Adiabatic N-soliton interactions of Bose-Einstein condensates in external potentials

TL;DR

This paper models the interactions of N-soliton trains in Bose-Einstein condensates under external potentials using a perturbed complex Toda chain, providing analytical and numerical insights into soliton dynamics and critical potential strengths.

Contribution

It introduces a perturbed complex Toda chain model for N-soliton interactions in BECs with external potentials, combining analytical and numerical methods.

Findings

The perturbed CTC accurately models soliton train dynamics.

Critical potential strengths for soliton expulsion are derived.

Existence of localized states from soliton trains under linear potentials.

Abstract

Perturbed version of the complex Toda chain (CTC) has been employed to describe adiabatic interactions within N-soliton train of the nonlinear Schrodinger equation (NLS).

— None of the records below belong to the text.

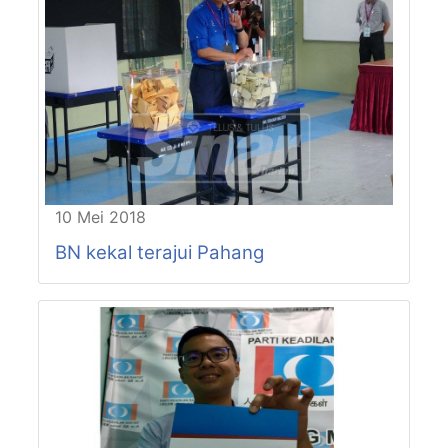
P83-N14
TERUNTUM
P83-N15
TANJUNG LUMPUR
P83-N16
INDERAPURA
P84-N17
SUNGAI LEMBING
P84-N18
LEPAR
P84-N19
PANCHING
P85-N20
PULAU MANIS
P85-N21
PERAMU JAYA
P85-N22
BEBAR
10 Mei 2018
P85-N23
CHINI
BN kekal terajui Pahang
P86-N24
LUIT
P86-N25
KUALA SENTUL
P86-N26
CHENOR
P87-N27
JENDERAK
P87-N28
KERDAU
P87-N29
JENGKA
P88-N30
MENTAKAB
P88-N31
LANCHANG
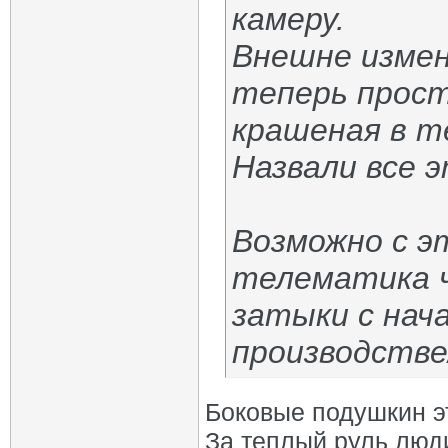
камеру.
Внешне измен
теперь прост
крашеная в т
Назвали все 
Возможно с э
телематика ч
затыки с нача
производстве
Боковые подушкин э
За теплый руль люди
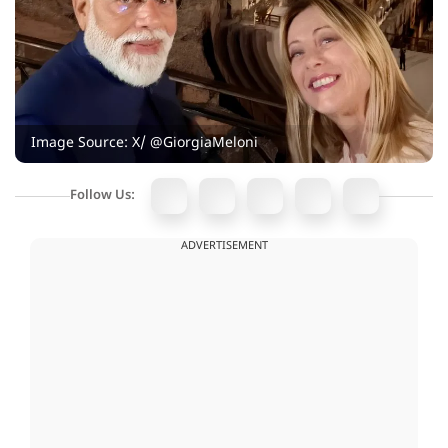
Image Source: X/ @GiorgiaMeloni
Follow Us:
ADVERTISEMENT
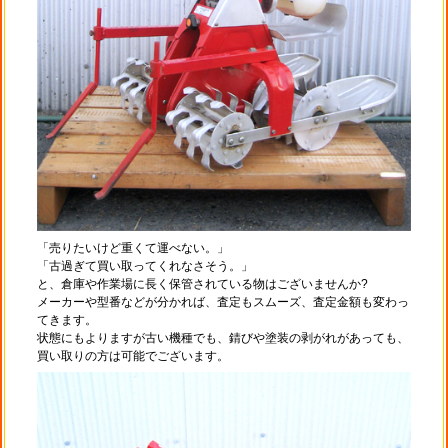
「売りたいけど重くて運べない。」
「古過ぎて買い取ってくれなさそう。」
と、倉庫や作業場に長く保管されている物はございませんか?
メーカーや型番などが分かれば、査定もスムーズ、査定金額も変わっ
てきます。
状態にもよりますが古い機種でも、錆びや塗装の剥がれがあっても、
買い取りの方は可能でございます。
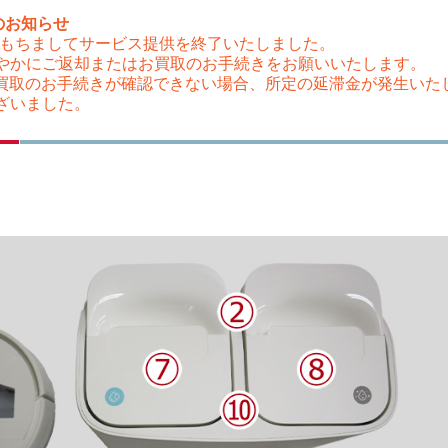
のお知らせ
（木）をもちましてサービス提供を終了いたしました。
やかにご返却またはお買取のお手続きをお願いいたします。
はお買取のお手続きが確認できない場合、所定の延滞金が発生い
ざいました。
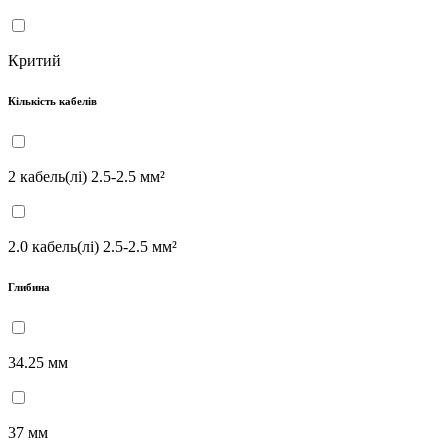
Критий
Кількість кабелів
2 кабель(лі) 2.5-2.5 мм²
2.0 кабель(лі) 2.5-2.5 мм²
Глибина
34.25 мм
37 мм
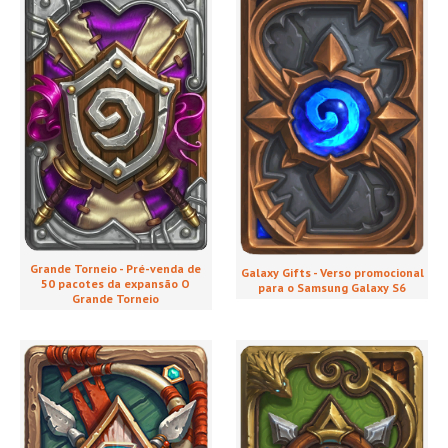
Grande Torneio - Pré-venda de
Galaxy Gifts - Verso promocional
50 pacotes da expansão O
para o Samsung Galaxy S6
Grande Torneio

Perturbations induced by weak quadratic and periodic external potentials are studied by both analytical and numerical means. It is found that the perturbed CTC adequately models the N-soliton train dynamics for both types of potentials. As an application of the developed theory we consider the dynamics of a train of matter - wave solitons confined to a parabolic trap and optical lattice, as well as tilted periodic potentials. In the last case we demonstrate that there exist critical values of the strength of the linear potential for which one or more localized states can be extracted from a soliton train. An analytical expression for these critical strengths for expulsion is also derived.